Who doesn’t think Mid Century Modern as soon as the 1950s are mentioned? If you’re anything like me (and I hope you are!) you know this decade is absolutely overflowing with inspiration. While this style technically had its beginnings in the late Forties, it flourished and essentially took over the home decor of the Fifties.
As it had in the past, economic changes in America and Europe led to changes in the household. During the 1950s the economy grew and as a result, construction increased to provide families with new Ranch style homes. The architectural style was becoming more industrialized, and this sparked interest in goods that paralleled modern materials. Homes that were built during this time period were open and airy. Rooms were sometimes separated with screens rather than walls to make the home seem more spacious, and sliding glass doors and floor to ceiling windows increased this effect by letting in plenty of natural light.
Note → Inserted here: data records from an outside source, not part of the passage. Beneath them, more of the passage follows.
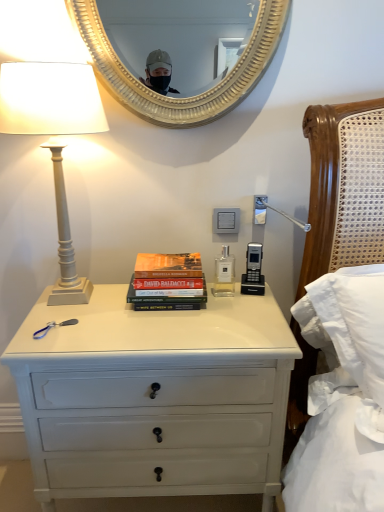 Where is `free space on the front side of hardcover books at center`? This screenshot has width=384, height=512. free space on the front side of hardcover books at center is located at coordinates (173, 329). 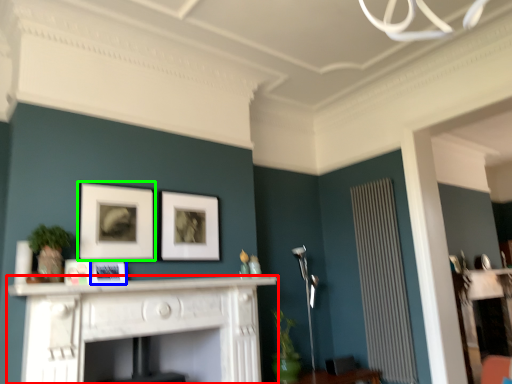 Question: Considering the real-world distances, which object is closest to fireplace (highlighted by a red box)? picture frame (highlighted by a blue box) or picture frame (highlighted by a green box).

Choices:
 (A) picture frame
 (B) picture frame

Answer: (A) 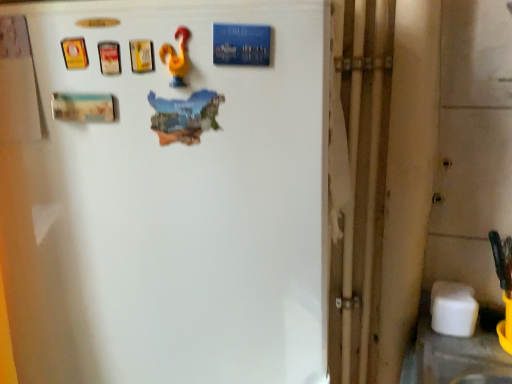 You are a GUI agent. You are given a task and a screenshot of the screen. Output one action in this format:
    pyautogui.click(x=<x>, y=<y>)
    Task: Click on the yellow rubber rooster at upper center
    The height and width of the screenshot is (384, 512).
    Given the screenshot: What is the action you would take?
    pyautogui.click(x=177, y=57)

What do you see at coordinates (177, 57) in the screenshot?
I see `yellow rubber rooster at upper center` at bounding box center [177, 57].

What is the approximate height of yellow rubber rooster at upper center?

yellow rubber rooster at upper center is 3.61 inches tall.

The width and height of the screenshot is (512, 384). Identify the location of white glossy refrigerator at upper center. (165, 191).

Consider the image. Measure the distance between point (141, 308) and camera.

Point (141, 308) and camera are 27.24 inches apart.

This screenshot has width=512, height=384. Describe the element at coordinates (165, 191) in the screenshot. I see `white glossy refrigerator at upper center` at that location.

Identify the location of yellow rubber rooster at upper center. (177, 57).

Is white glossy refrigerator at upper center to the right of yellow rubber rooster at upper center from the viewer's perspective?

No, white glossy refrigerator at upper center is not to the right of yellow rubber rooster at upper center.

Considering their positions, is white glossy refrigerator at upper center located in front of or behind yellow rubber rooster at upper center?

Visually, white glossy refrigerator at upper center is located in front of yellow rubber rooster at upper center.

Does point (189, 67) lie behind point (180, 53)?

Yes.

From the image's perspective, is white glossy refrigerator at upper center over yellow rubber rooster at upper center?

Incorrect, from the image's perspective, white glossy refrigerator at upper center is lower than yellow rubber rooster at upper center.

From a real-world perspective, who is located higher, white glossy refrigerator at upper center or yellow rubber rooster at upper center?

In real-world perspective, yellow rubber rooster at upper center is above.

Which of these two, white glossy refrigerator at upper center or yellow rubber rooster at upper center, is wider?

With larger width is white glossy refrigerator at upper center.

Between white glossy refrigerator at upper center and yellow rubber rooster at upper center, which one has more height?

With more height is white glossy refrigerator at upper center.

Considering the relative sizes of white glossy refrigerator at upper center and yellow rubber rooster at upper center in the image provided, is white glossy refrigerator at upper center bigger than yellow rubber rooster at upper center?

Indeed, white glossy refrigerator at upper center has a larger size compared to yellow rubber rooster at upper center.

Is white glossy refrigerator at upper center situated inside yellow rubber rooster at upper center or outside?

white glossy refrigerator at upper center is located beyond the bounds of yellow rubber rooster at upper center.

Is white glossy refrigerator at upper center beside yellow rubber rooster at upper center?

white glossy refrigerator at upper center and yellow rubber rooster at upper center are clearly separated.

Is white glossy refrigerator at upper center looking in the opposite direction of yellow rubber rooster at upper center?

No.

How many degrees apart are the facing directions of white glossy refrigerator at upper center and yellow rubber rooster at upper center?

0.19 degrees separate the facing orientations of white glossy refrigerator at upper center and yellow rubber rooster at upper center.

Find the location of a particular element. Image resolution: width=512 pixels, height=384 pixels. refrigerator that appears in front of the yellow rubber rooster at upper center is located at coordinates (165, 191).

Which is more to the left, yellow rubber rooster at upper center or white glossy refrigerator at upper center?

From the viewer's perspective, white glossy refrigerator at upper center appears more on the left side.

Considering their positions, is yellow rubber rooster at upper center located in front of or behind white glossy refrigerator at upper center?

yellow rubber rooster at upper center is behind white glossy refrigerator at upper center.

Is point (174, 86) less distant than point (63, 306)?

That is True.

From the image's perspective, which object appears higher, yellow rubber rooster at upper center or white glossy refrigerator at upper center?

yellow rubber rooster at upper center appears higher in the image.

From a real-world perspective, which is physically above, yellow rubber rooster at upper center or white glossy refrigerator at upper center?

From a 3D spatial view, yellow rubber rooster at upper center is above.

Can you confirm if yellow rubber rooster at upper center is thinner than white glossy refrigerator at upper center?

Yes.

Can you confirm if yellow rubber rooster at upper center is shorter than white glossy refrigerator at upper center?

Indeed, yellow rubber rooster at upper center has a lesser height compared to white glossy refrigerator at upper center.

In terms of size, does yellow rubber rooster at upper center appear bigger or smaller than white glossy refrigerator at upper center?

Considering their sizes, yellow rubber rooster at upper center takes up less space than white glossy refrigerator at upper center.

Is yellow rubber rooster at upper center spatially inside white glossy refrigerator at upper center, or outside of it?

yellow rubber rooster at upper center is enclosed within white glossy refrigerator at upper center.

Is yellow rubber rooster at upper center not close to white glossy refrigerator at upper center?

No, yellow rubber rooster at upper center is in close proximity to white glossy refrigerator at upper center.

Is yellow rubber rooster at upper center turned away from white glossy refrigerator at upper center?

Yes, yellow rubber rooster at upper center's orientation is away from white glossy refrigerator at upper center.

Measure the distance between yellow rubber rooster at upper center and white glossy refrigerator at upper center.

The distance of yellow rubber rooster at upper center from white glossy refrigerator at upper center is 10.17 inches.

Where is `refrigerator below the yellow rubber rooster at upper center (from a real-world perspective)`? refrigerator below the yellow rubber rooster at upper center (from a real-world perspective) is located at coordinates (165, 191).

The interiors of homes were bright, inviting, and casual. Walls colors were normally neutral colors (especially white) or paneled in light woods, but these homes were still colorful. Bright, lively colors could be found in seating, furniture, and flooring. The palette of the era was large, using several different complementary colors throughout each room.
While wall to wall carpeting remained popular, vinyl, cork, and concrete were also used due to the ease of cleaning. Living areas with these materials featured bright area rugs to soften the floor. The simple, clean lines of the interiors were contrasted by rounded geometric shapes. Inspired by molecular structures, these shapes could be found in lighting, furniture, and the small amount of decorative pieces used throughout the home. Aside from the occasional statement fixture, lighting designs were also fairly low key. Minimalism was very popular in this era, and even windows were frequently left bare.
I would be remiss if I didn’t make mention of designers Charles and Ray Eames. This husband and wife team are considered two of the most important designers of the Twentieth Century. Many of the iconic Mid Century Modern pieces are thanks to them, not to mention their influences on the architecture of that time. The Eames, and other designers, began creating designs for mass produced furniture using new materials including: plastic, glass, and plexiglass. These pieces were found free floating within rooms with no defined arrangement.
In the Fifties kitchens were considered the heart of the home. Pastel colors such as turquoise, aqua, and pink gave the space a carefree and warm touch. These rooms were so frequently used, it became normal for a family to eat in the kitchen even if they had a formal dining room. Both formica and chrome dinette sets were a popular choice for kitchen which became the commonplace for family meals, even if the home had a formal dining area.
This room is an excellent example of mixing designs. While the furniture is reminiscent of Mid Century design, both the architecture and the decorative pieces are much more ornate. Combined, the room has both an extravagant and modern look.
Add an assortment of vases and decorative pillows to a Mid Century room to create a more personal look that doesn’t feel “bare bones”. Colorful prints and abstract art add color to white walls and help to carry the eye across the room.
Create a dinette area evocative of the Fifties using booth style seating and coupled with Eames inspired chairs. Take a careful look around this room and you’ll notice a few Deco pieces as well!